What you are asked to do:
From the material beneath, pull every line with the word "você".

Material supplied:
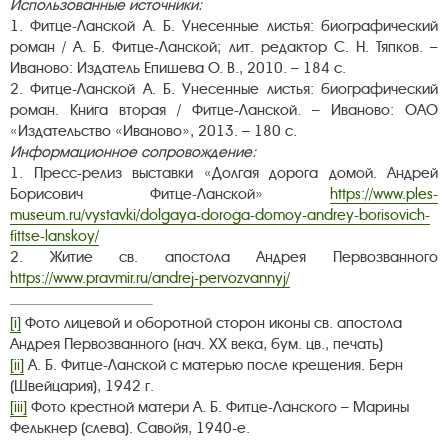
Использованные источники:
1. Фитце-Ланской А. Б. Унесенные листья: биографический
роман / А. Б. Фитце-Ланской; лит. редактор С. Н. Тяпков. –
Иваново: Издатель Епишева О. В., 2010. – 184 с.
2. Фитце-Ланской А. Б. Унесенные листья: биографический
роман. Книга вторая / Фитце-Ланской. – Иваново: ОАО
«Издательство «Иваново», 2013. – 180 с.
Информационное сопровождение:
1. Пресс-релиз выставки «Долгая дорога домой. Андрей
Борисович Фитце-Ланской»
https://www.ples-
museum.ru/vystavki/dolgaya-doroga-domoy-andrey-borisovich-
fittse-lanskoy/
2. Житие св. апостола Андрея Первозванного
https://www.pravmir.ru/andrej-pervozvannyj/
[i]
Фото лицевой и оборотной сторон иконы св. апостола
Андрея Первозванного (нач. ХХ века, бум. цв., печать)
[ii]
А. Б. Фитце-Ланской с матерью после крещения. Берн
(Швейцария), 1942 г.
[iii]
Фото крестной матери А. Б. Фитце-Ланского – Марины
Фелькнер (слева). Савойя, 1940-е.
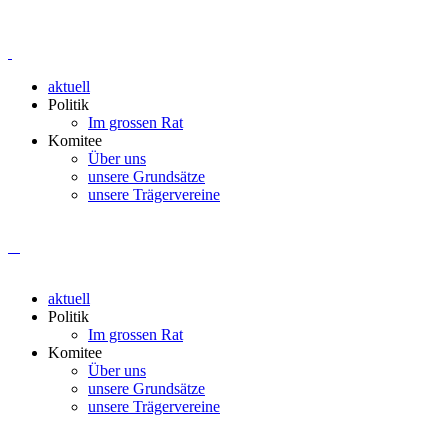
aktuell
Politik
Im grossen Rat
Komitee
Über uns
unsere Grundsätze
unsere Trägervereine
aktuell
Politik
Im grossen Rat
Komitee
Über uns
unsere Grundsätze
unsere Trägervereine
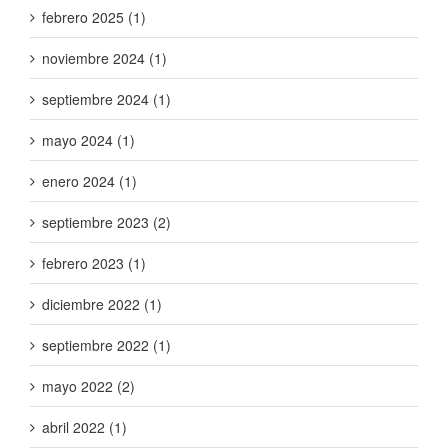
febrero 2025 (1)
noviembre 2024 (1)
septiembre 2024 (1)
mayo 2024 (1)
enero 2024 (1)
septiembre 2023 (2)
febrero 2023 (1)
diciembre 2022 (1)
septiembre 2022 (1)
mayo 2022 (2)
abril 2022 (1)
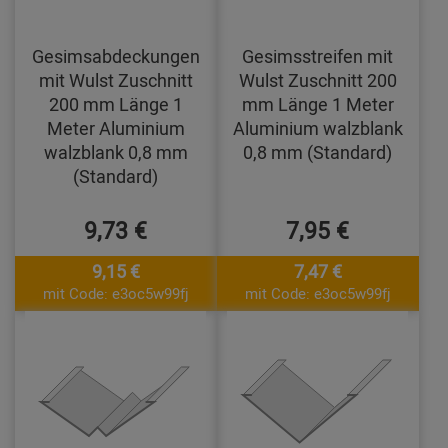
Gesimsabdeckungen
Gesimsstreifen mit
mit Wulst Zuschnitt
Wulst Zuschnitt 200
200 mm Länge 1
mm Länge 1 Meter
Meter Aluminium
Aluminium walzblank
walzblank 0,8 mm
0,8 mm (Standard)
(Standard)
9,73 €
7,95 €
9,15 €
7,47 €
mit Code: e3oc5w99fj
mit Code: e3oc5w99fj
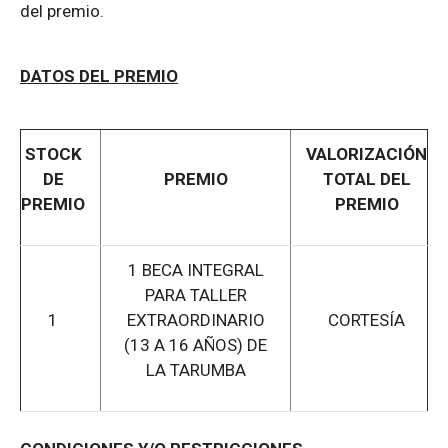
del premio.
DATOS DEL PREMIO
STOCK
VALORIZACIÓN
DE
PREMIO
TOTAL DEL
PREMIO
PREMIO
1 BECA INTEGRAL
PARA TALLER
1
EXTRAORDINARIO
CORTESÍA
(13 A 16 AÑOS) DE
LA TARUMBA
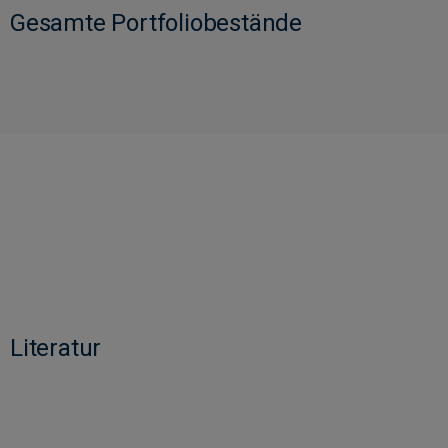
Gesamte Portfoliobestände
Literatur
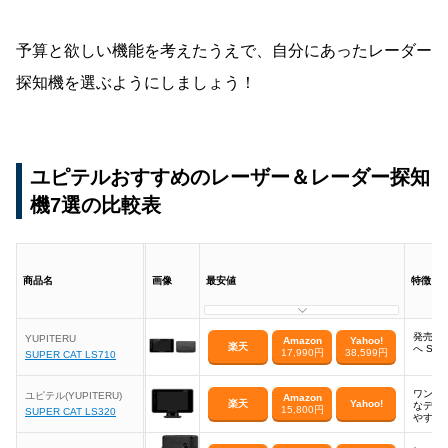
予算と欲しい機能を考えたうえで、自分にあったレーダー
探知機を選ぶようにしましょう！
ユピテルおすすめのレーザー＆レーダー探知
機7選の比較表
商品名
画像
最安値
特徴
発売から
YUPITERU
Amazon
Yahoo!
楽天
へ SU
17,990円
38,599円
SUPER CAT LS710
ワンボ
ユピテル(YUPITERU)
Amazon
楽天
Yahoo!
なデザ
15,800円
SUPER CAT LS320
やすい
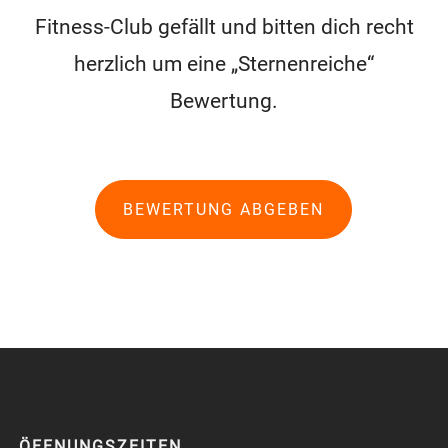
Fitness-Club gefällt und bitten dich recht
herzlich um eine „Sternenreiche“
Bewertung.
BEWERTUNG ABGEBEN
ÖFFNUNGSZEITEN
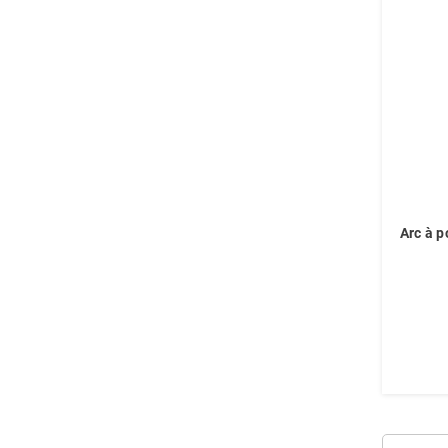
Arc à 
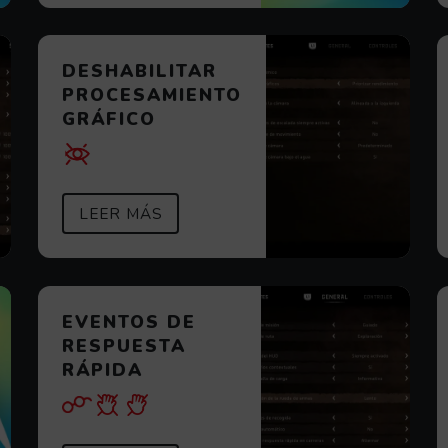
DESHABILITAR
PROCESAMIENTO
GRÁFICO
OS ACÚFENOS
SOBRE DESHABILITAR PROCESAM
(ABRE EN VENTANA MODAL)
LEER MÁS
EVENTOS DE
RESPUESTA
RÁPIDA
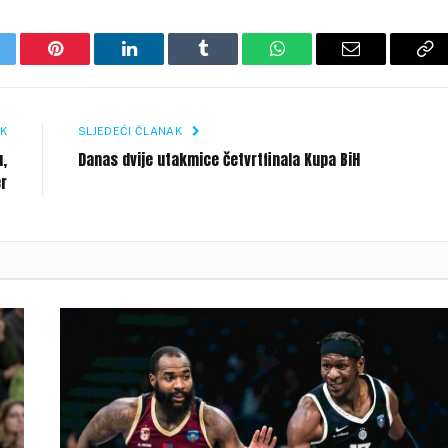
itter
Pinterest
LinkedIn
Tumblr
WhatsApp
Email
Co
Li
K
SLJEDEĆI ČLANAK
u,
Danas dvije utakmice četvrtfinala Kupa BiH
er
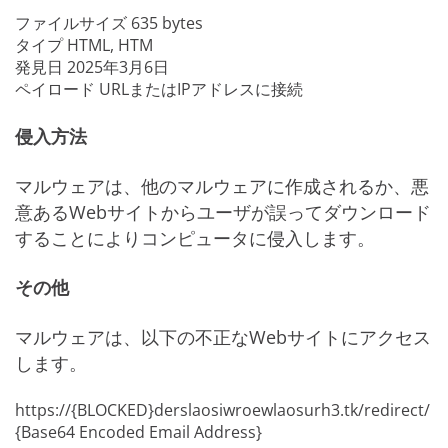
ファイルサイズ
635 bytes
タイプ
HTML, HTM
発見日
2025年3月6日
ペイロード
URLまたはIPアドレスに接続
侵入方法
マルウェアは、他のマルウェアに作成されるか、悪
意あるWebサイトからユーザが誤ってダウンロード
することによりコンピュータに侵入します。
その他
マルウェアは、以下の不正なWebサイトにアクセス
します。
https://{BLOCKED}derslaosiwroewlaosurh3.tk/redirect/
{Base64 Encoded Email Address}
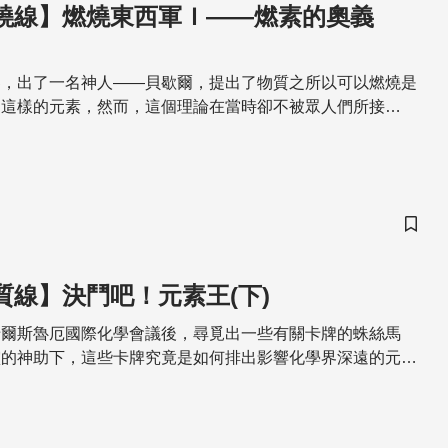
 燃燒線】燃燒東西軍Ｉ——燃素的奧義
界，出了一名神人——貝歇爾，提出了物質之所以可以燃燒是
」這樣的元素，然而，這個理論在當時卻不被眾人們所接
儲存
物質線】決鬥吧！元素王(下)
卡爾斯魯厄國際化學會議後，尋覓出一些有關卡牌的蛛絲馬
靈的神助下，這些卡牌究竟是如何排出影響化學界深遠的元素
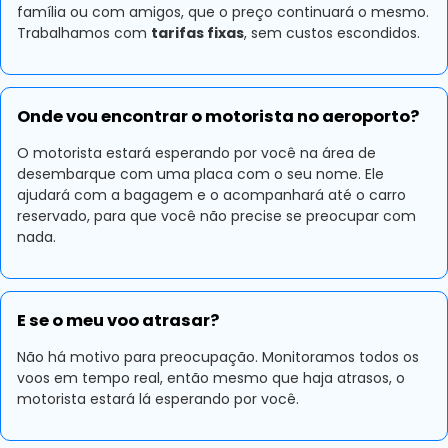
família ou com amigos, que o preço continuará o mesmo.
Trabalhamos com
tarifas fixas
, sem custos escondidos.
Onde vou encontrar o motorista no aeroporto?
O motorista estará esperando por você na área de
desembarque com uma placa com o seu nome. Ele
ajudará com a bagagem e o acompanhará até o carro
reservado, para que você não precise se preocupar com
nada.
E se o meu voo atrasar?
Não há motivo para preocupação. Monitoramos todos os
voos em tempo real, então mesmo que haja atrasos, o
motorista estará lá esperando por você.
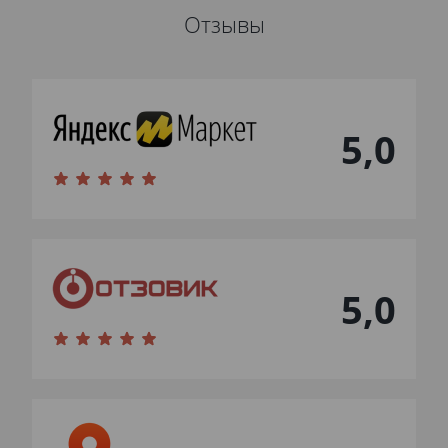
Отзывы
5,0
5,0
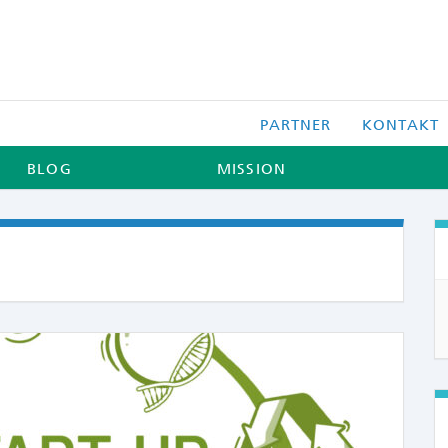
PARTNER
KONTAKT
BLOG
MISSION
COMME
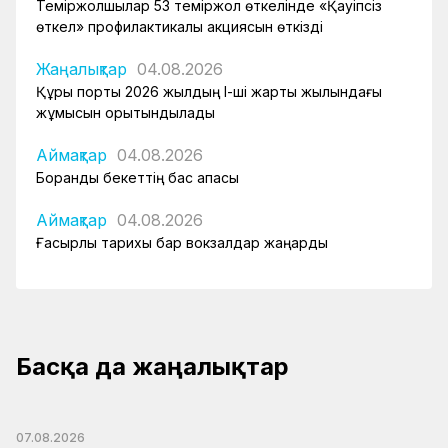
Теміржолшылар 53 теміржол өткелінде «Қауіпсіз
өткел» профилактикалық акциясын өткізді
Жаңалықтар
04.08.2026
Құрық порты 2026 жылдың І-ші жарты жылындағы
жұмысын қорытындылады
Аймақтар
04.08.2026
Боранды бекеттің бас қақпасы
Аймақтар
04.08.2026
Ғасырлық тарихы бар вокзалдар жаңарды
Басқа да жаңалықтар
07.08.2026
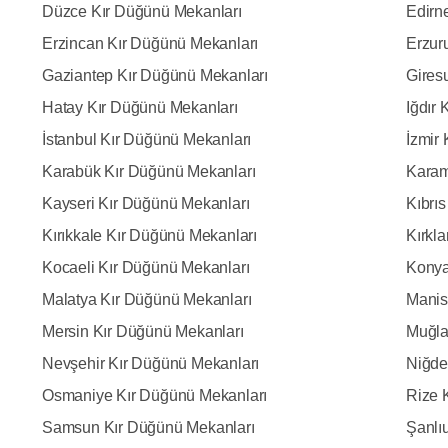
Düzce Kır Düğünü Mekanları
Edirn
Erzincan Kır Düğünü Mekanları
Erzur
Gaziantep Kır Düğünü Mekanları
Gires
Hatay Kır Düğünü Mekanları
Iğdır
İstanbul Kır Düğünü Mekanları
İzmir
Karabük Kır Düğünü Mekanları
Karam
Kayseri Kır Düğünü Mekanları
Kıbrı
Kırıkkale Kır Düğünü Mekanları
Kırkla
Kocaeli Kır Düğünü Mekanları
Konya
Malatya Kır Düğünü Mekanları
Manis
Mersin Kır Düğünü Mekanları
Muğla
Nevşehir Kır Düğünü Mekanları
Niğde
Osmaniye Kır Düğünü Mekanları
Rize 
Samsun Kır Düğünü Mekanları
Şanlı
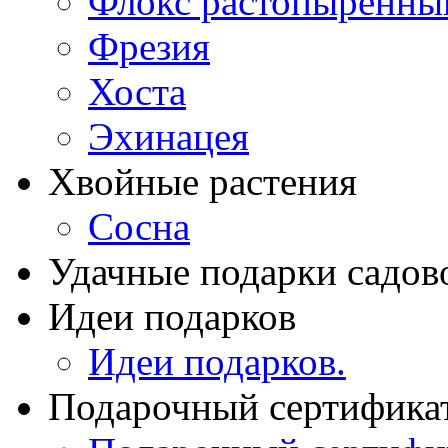
Флокс растопыренны
Фрезия
Хоста
Эхинацея
Хвойные растения
Сосна
Удачные подарки садов
Идеи подарков
Идеи подарков.
Подарочный сертифика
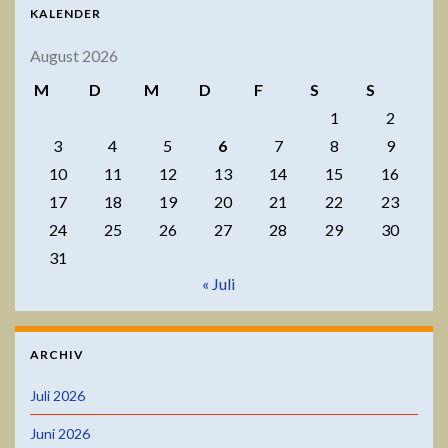
KALENDER
August 2026
M
D
M
D
F
S
S
1
2
3
4
5
6
7
8
9
10
11
12
13
14
15
16
17
18
19
20
21
22
23
24
25
26
27
28
29
30
31
« Juli
ARCHIV
Juli 2026
Juni 2026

Response box:
O motorista estará esperando por você na área de
reservado, para que você não precise se preocupar com
motorista estará lá esperando por você.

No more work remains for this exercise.